Indeed. What we see are representations of the popular culture of the time, the marbles staged exactly this expression of desires and fears, which would have been easy for the subjects to understand. But then, over the centuries, regimes seized them and bent those images around their need for consensus. Classical culture became civilized, remote, vaguely threatening and oppressive. Still, it was actually colorful and free. Throughout history, there has only been one medium that could continue to express this kind of freedom: cinema. Cinema is the perfect bridge between these two seemingly distant languages. The art of two thousand years ago and contemporary film art. So Fellini’s La Dolce Vitabut in this case we are not looking at the Rome of the sixties, but at the equally spectacular Rome of the second century AD, the Vita Dvlcis.

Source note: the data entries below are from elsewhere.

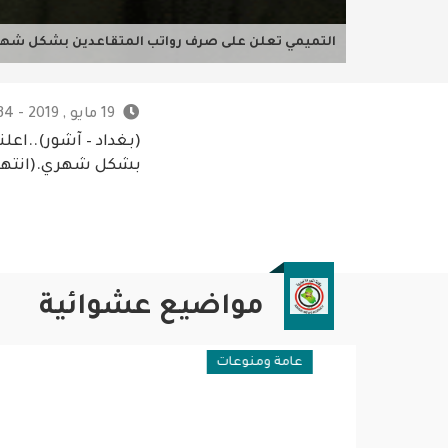
التميمي تعلن على صرف رواتب المتقاعدين بشكل شه
19 مايو , 2019 - 9:34 م
(بغداد – آشور)..اعلن
بشكل شهري.(انتهى
مواضيع عشوائية
عامة ومنوعات
عامة وم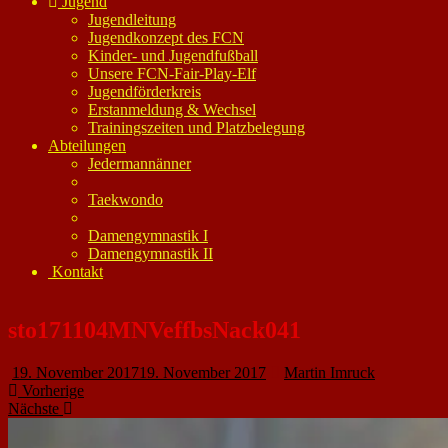
Jugend
Jugendleitung
Jugendkonzept des FCN
Kinder- und Jugendfußball
Unsere FCN-Fair-Play-Elf
Jugendförderkreis
Erstanmeldung & Wechsel
Trainingszeiten und Platzbelegung
Abteilungen
Jedermannänner
Taekwondo
Damengymnastik I
Damengymnastik II
Kontakt
sto171104MNVeffbsNack041
19. November 2017
19. November 2017
Martin Imruck
Vorherige
Nächste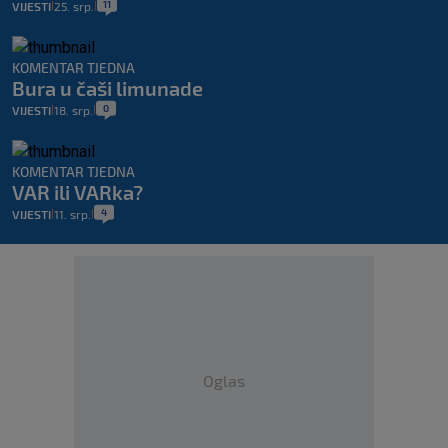
11
VIJESTI
25. srp.
|
|
KOMENTAR TJEDNA
Bura u čaši limunade
0
VIJESTI
18. srp.
|
|
KOMENTAR TJEDNA
VAR ili VARka?
4
VIJESTI
11. srp.
|
|
Oglas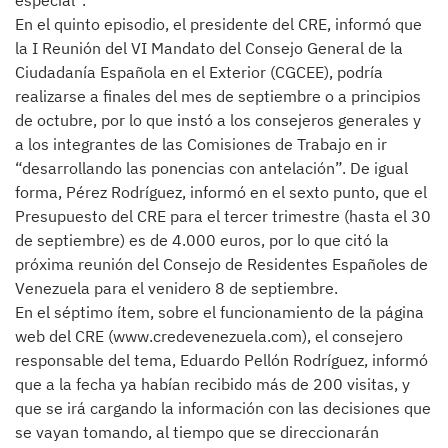
especial”.
En el quinto episodio, el presidente del CRE, informó que
la I Reunión del VI Mandato del Consejo General de la
Ciudadanía Española en el Exterior (CGCEE), podría
realizarse a finales del mes de septiembre o a principios
de octubre, por lo que instó a los consejeros generales y
a los integrantes de las Comisiones de Trabajo en ir
“desarrollando las ponencias con antelación”. De igual
forma, Pérez Rodríguez, informó en el sexto punto, que el
Presupuesto del CRE para el tercer trimestre (hasta el 30
de septiembre) es de 4.000 euros, por lo que citó la
próxima reunión del Consejo de Residentes Españoles de
Venezuela para el venidero 8 de septiembre.
En el séptimo ítem, sobre el funcionamiento de la página
web del CRE (www.credevenezuela.com), el consejero
responsable del tema, Eduardo Pellón Rodríguez, informó
que a la fecha ya habían recibido más de 200 visitas, y
que se irá cargando la información con las decisiones que
se vayan tomando, al tiempo que se direccionarán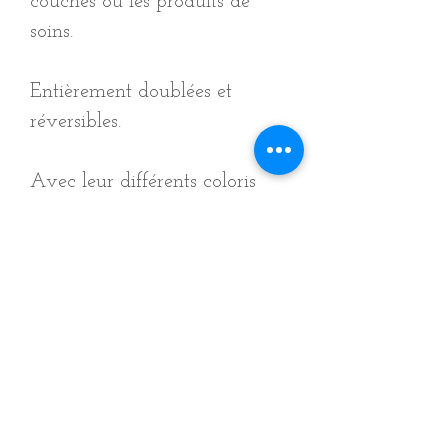
couches ou les produits de
soins.
Entièrement doublées et
réversibles.
Avec leur différents coloris
elles se fondront parfaitement
dans la décoration et l’univers
des chambres de vos petits
bouts ou dans vos salles de
bains !
Taille M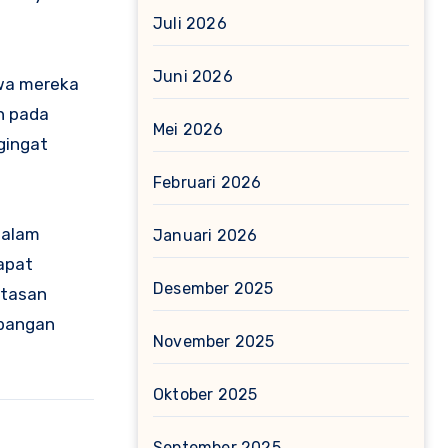
Juli 2026
Juni 2026
hwa mereka
h pada
Mei 2026
gingat
Februari 2026
dalam
Januari 2026
apat
Desember 2025
atasan
mbangan
November 2025
Oktober 2025
September 2025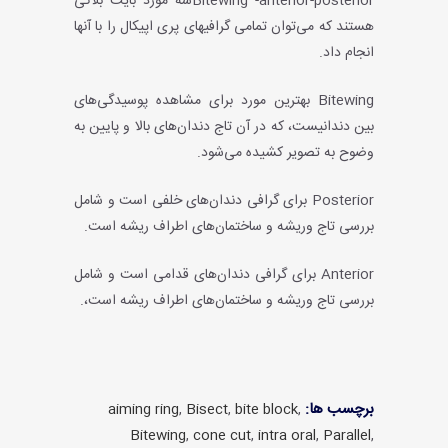
Bitewing -anterior-posteriorسه مورد بایت بلاکی
هستند که می‌توان تمامی گرافیهای پری اپیکال را با آنها
انجام داد.
Bitewing بهترین مورد برای مشاهده پوسیدگی‌های
بین دندانیست، که در آن تاج دندان‌های بالا و پایین به
وضوح به تصویر کشیده می‌شود.
Posterior برای گرافی دندان‌های خلفی است و شامل
بررسی تاج وریشه و ساختمان‌های اطراف ریشه است.
Anterior برای گرافی دندان‌های قدامی است و شامل
بررسی تاج وریشه و ساختمان‌های اطراف ریشه است،.
برچسب ها:
aiming ring
,
Bisect
,
bite block
,
Bitewing
,
cone cut
,
intra oral
,
Parallel
,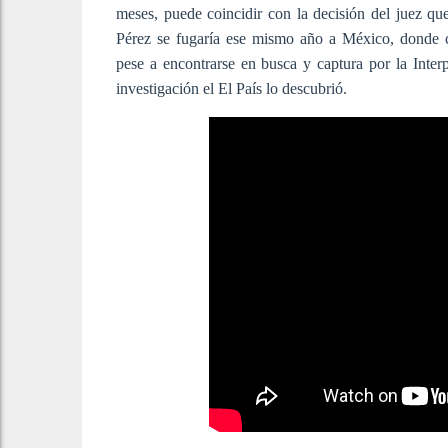
meses, puede coincidir con la decisión del juez que
Pérez se fugaría ese mismo año a México, donde c
pese a encontrarse en busca y captura por la Interp
investigación el El País lo descubrió.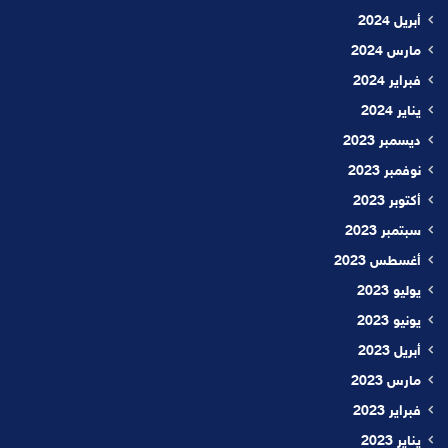
أبريل 2024
مارس 2024
فبراير 2024
يناير 2024
ديسمبر 2023
نوفمبر 2023
أكتوبر 2023
سبتمبر 2023
أغسطس 2023
يوليو 2023
يونيو 2023
أبريل 2023
مارس 2023
فبراير 2023
يناير 2023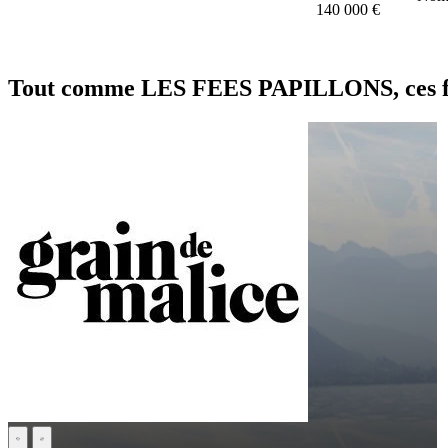
140 000 €
Tout comme LES FEES PAPILLONS, ces fra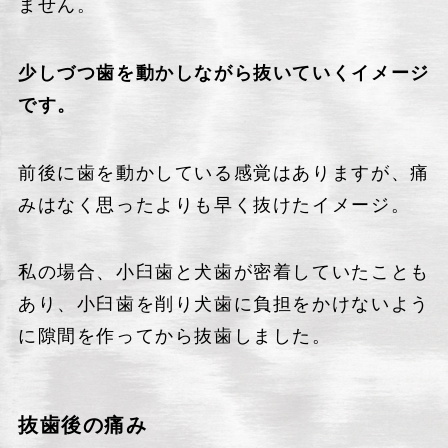
ません。
少しづつ歯を動かしながら抜いていくイメージ
です。
前後に歯を動かしている感覚はありますが、痛
みはなく思ったよりも早く抜けたイメージ。
私の場合、小臼歯と犬歯が密着していたことも
あり、小臼歯を削り犬歯に負担をかけないよう
に隙間を作ってから抜歯しました。
抜歯後の痛み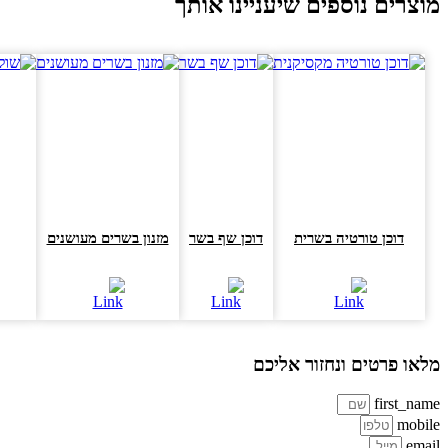
וצרים נוספים שיעניינו אותך
דוכן טורטיה בשרית
דוכן שף בשר
מזנון בשרים מעושנים
שו
או פרטים ונחזור אליכם
first_na
mobi
ema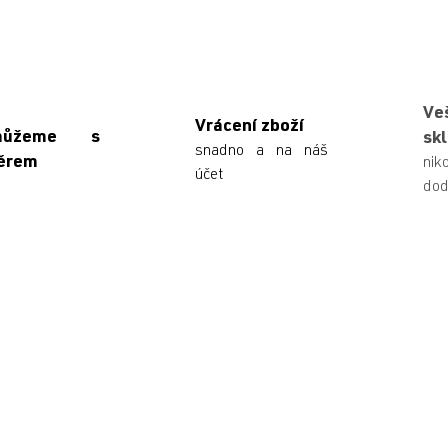
Ve
Vrácení zboží
můžeme s
sk
snadno a na náš
ěrem
n
účet
dod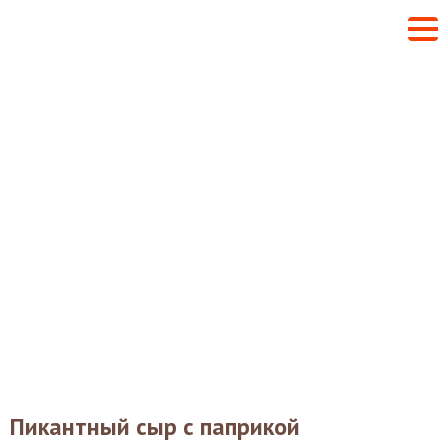
Пикантный сыр с паприкой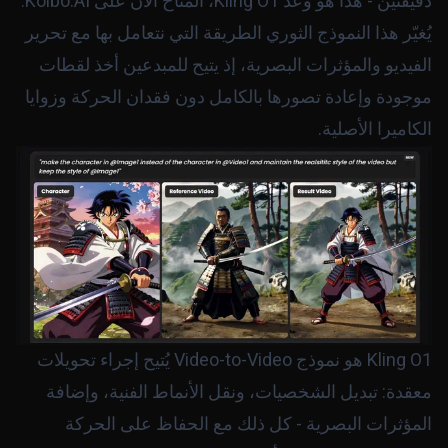
دقيقتين - هذا هو وعد Kling O1، المتاح الآن على Kolbo.AI.
يُغيّر هذا النموذج الثوري الطريقة التي نتعامل بها مع تحرير
الفيديو والمؤثرات البصرية، إذ يتيح للمبدعين أخذ لقطات
موجودة وإعادة تصورها بالكامل دون فقدان الحركة وزوايا
الكاميرا الأصلية.
Kling O1 هو نموذج Video-to-Video يُتيح إجراء تحويلات
معقدة: تبديل الشخصيات، ونقل الأنماط الفنية، وإضافة
المؤثرات البصرية - كل ذلك مع الحفاظ على الحركة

How did you set up the exhibition?
It consists of seven rooms and a central space. I had access to the storage rooms of the Roman Museum, a treasure trove of never-before-seen, never-seen treasures. An incredible privilege. A gold mine. I associated each piece with my own work that I had painted and decorated over the years. I chose film clips from different eras, from the early twentieth century to the present day, to project in each room, which would show the world through the eyes of different directors and reflect back on Roman art. So in the first room, titled Para Bellum (Prepare for War) we have a statue of a torso of Emperor Domitian dressed as a fighting Hercules (from the National Museum of Rome), which evokes a composition of mine on the myth of Achilles and Penthesilea, queen of the Amazons, whom Achilles falls in love with only after he kills her. In the background there are film fragments of Robert Siodmak The last Roman (1968) and that of Ridley Scott Gladiator. It shows us as we were then and as we are now.
And you connect David Bowie with Emperor Hadrian
Featuring a beautiful bust of Emperor Hadrian, whom I painted with his eyes wide open and beaming, obsessed with love. He stands in front of six busts of Antinous decorated with David Bowie/Ziggy Stardust’s iconic lightning make-up. Behind them, relegated to a corner, is the bust of Sabina, Hadrian’s wife and helpless witness to the Emperor’s fascination with this very young boy, Antinous, who was perhaps 12 years old. The Emperor wanted statues of Antinous to be replicated throughout the Empire, the first amplification of the object of love. It is the first evidence of what we now call viral content. There was nothing but marble back then: there were no images on screens, there was no other way to share, but the principle is the same. It was the need to show everyone something. Today we discuss queerness and gender. We erect barriers and set rules. We generate stigma. Two thousand years ago, love was what it was, for everyone.
Vezzoli finishes the tour, turns around and adds self-deprecatingly, “I hope I haven’t bored you.” Behind him, on a huge screen, images of Tinto Brass flash Caligula, the so-called Roman epic, written by Gore Vidal, featuring the top Hollywood stars of the moment who were attracted by this story of an Imperial Rome much like the world we know today, with its star system, its sex and commerce , the gender fluidity of love and desire. Antinous was Ziggy Stardust, Ziggy was Antinous. We all knew this, but we forgot. It takes art to remind us. After you leave the exhibition, you are filled with the desire to return to the beginning and start again, as if you want to watch a movie again right after you leave the cinema.